Hacker News new | past | comments | ask | show | jobs | submit login
Show HN: Docverter, the hosted document conversion service, is now open source (bugsplat.info)
146 points by zrail on Nov 24, 2012 | hide | past | favorite | 36 comments



An remarkably odd bit of timing: I saw your initial announcement 6 weeks ago, bookmarked your site for a project I've been working on, and just tonight finally got to the stage where I'm ready to use Docverter. I went to the site and was puzzled, because I'd remembered that this was a paid service, and I couldn't figure out whether I'd bookmarked the wrong link or had gone crazy. Then I checked the github repo and say everything committed ~10 hours ago, and lastly, checked HN only to see the #1 story is your announcement. It usually goes in reverse order! :)

So anyway, a slightly longwinded way of saying sorry that it didn't work out as a business (though I was about to sign up!) and many many thanks for open-sourcing it. I'll be installing in the AM and am deeply grateful.


I'll gladly accept your money if you'd still like to pay :)


Done and done :)


Another startup operating in this domain is http://saaspose.com they offer Restful API's for many different conversions and document manipulations, plus basic plan is super cheap.


I have a feeling the parent works for Aspose, the site he is plugging. I use Aspose at work, so I find myself spotting these responses whenever something like this is brought up. Every time, an Aspose employee responds, plugging Aspose without mentioning that they work for them.

Aspose is pretty good, as it does not require Office interop to function. We've hit some limitations with it at work, such as dealing with PDF attachments and larger file sizes.

But anyway, yea. I just wanted to note that I think the parent poster works there. I made a similar response a while back and they actually Tweeted me in response to it, so I know they're on here. :)


Noted, should have started the reply with 'Shameless Plug', will be sure to do that next time ;)


Not sure what you're looking to do, but have you seen Zamzar? http://zamzar.com


Too bad you couldn't make it work as a business.

I have something similar, but a slightly different focus (image->image and pdf->image using Ghostscript/Imagemagick) here:

https://github.com/lookfirst/convert

It would be good to combine it all into a single service.


Shameless plug, I have a webservice (http://thumbr.it/) similar to your project, but I also added instagram like filters to the images and it converts word and pdf files to images, and I'm adding html and pdf as output formats and html as input format.

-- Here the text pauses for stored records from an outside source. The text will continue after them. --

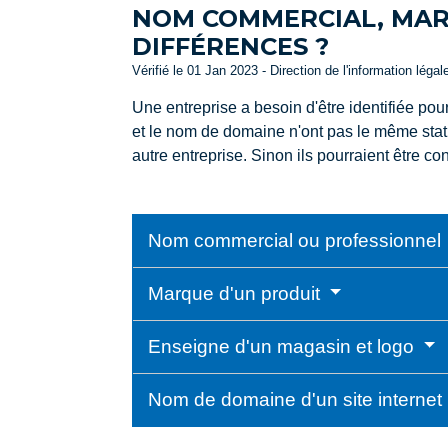
NOM COMMERCIAL, MARQ
DIFFÉRENCES ?
Vérifié le 01 Jan 2023 - Direction de l'information légal
Une entreprise a besoin d'être identifiée pou
et le nom de domaine n'ont pas le même stat
autre entreprise. Sinon ils pourraient être co
Nom commercial ou professionnel
Marque d'un produit
Enseigne d'un magasin et logo
Nom de domaine d'un site internet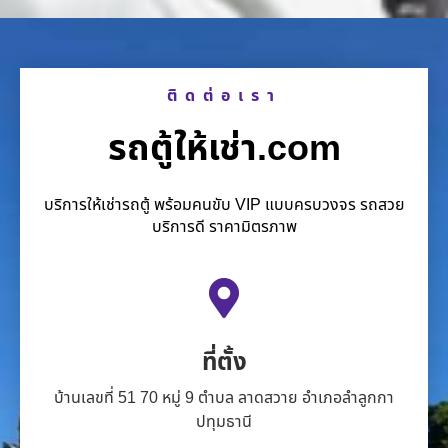
ติดต่อเรา
รถตู้ให้เช่า.com
บริการให้เช่ารถตู้ พร้อมคนขับ VIP แบบครบวงจร รถสวย
บริการดี ราคามิตรภาพ
ที่ตั้ง
บ้านเลขที่ 51 70 หมู่ 9 ตำบล ลาดสวาย อำเภอลำลูกกา
ปทุมธานี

It's a pity that docverter didn't work (so far?). Have you tried broadening a bit the range of formats that you cover? Obviously (as I'm also working on the same space) I think there is a real need to cover here. Good luck!


That's pretty cool. Nice work.


My advice, for what it's worth, and based on my experience building and running https://openexchangerates.org, would be to continue to offer it free (in your case, open sourced) but provide the hosted version as a service.

For example: I'd very gladly pay a small monthly fee to use your API for my invoicing system which I'm working on right now. I already have a load of open source tech I rely on, and some things just make more sense to pay for (e.g. using GitHub instead of self-hosting something like GitLab - it's a tiny monthly fee that saves me hours of hassle). I'd much rather use a hosted API that I can integrate in minutes than spend hours potentially faffing about with installing stuff from the repository, and worrying about keeping it up to date, explaining it to outsourcers/team members, etc.

If I do end up using your solution in my biz, I'll gladly donate - make sure you have donate buttons up and prominently displayed!


Donate buttons are a good idea, thanks. I'll have one up later today.

As for keeping a hosted version running, I'll consider it. Your reasons for wanting one are the same reasons I built it in the first place.


I've implemented a very nice word to html converter previously but market research have shown that people are barely willing to pay for such a service. Maybe related consulting services can make it worthwhile for you. Good luck!


Its definitely worth consulting, I got paid 2k to instrument apache POI for Word->HTML with cleanup in jsoup.


This is a B2B play. Talk to companies that would find this feature useful.


Any suggestions as to what companies to try?

I did talk to some companies who could use it to speed up SEC/EDGAR submissions, but they were trying to get it almost for nothing and still wanted customizations.


Customizations..? Is this sass or stand alone package?

If it's multiple companies and they all want the same thing, I would do it.

That said, it's all about business development. Gotta put your sales hat on! Tell them you can do customizations but to match their price, you'll have to do recurring $y amount for at least z number of months with the first 1 month free for trying it.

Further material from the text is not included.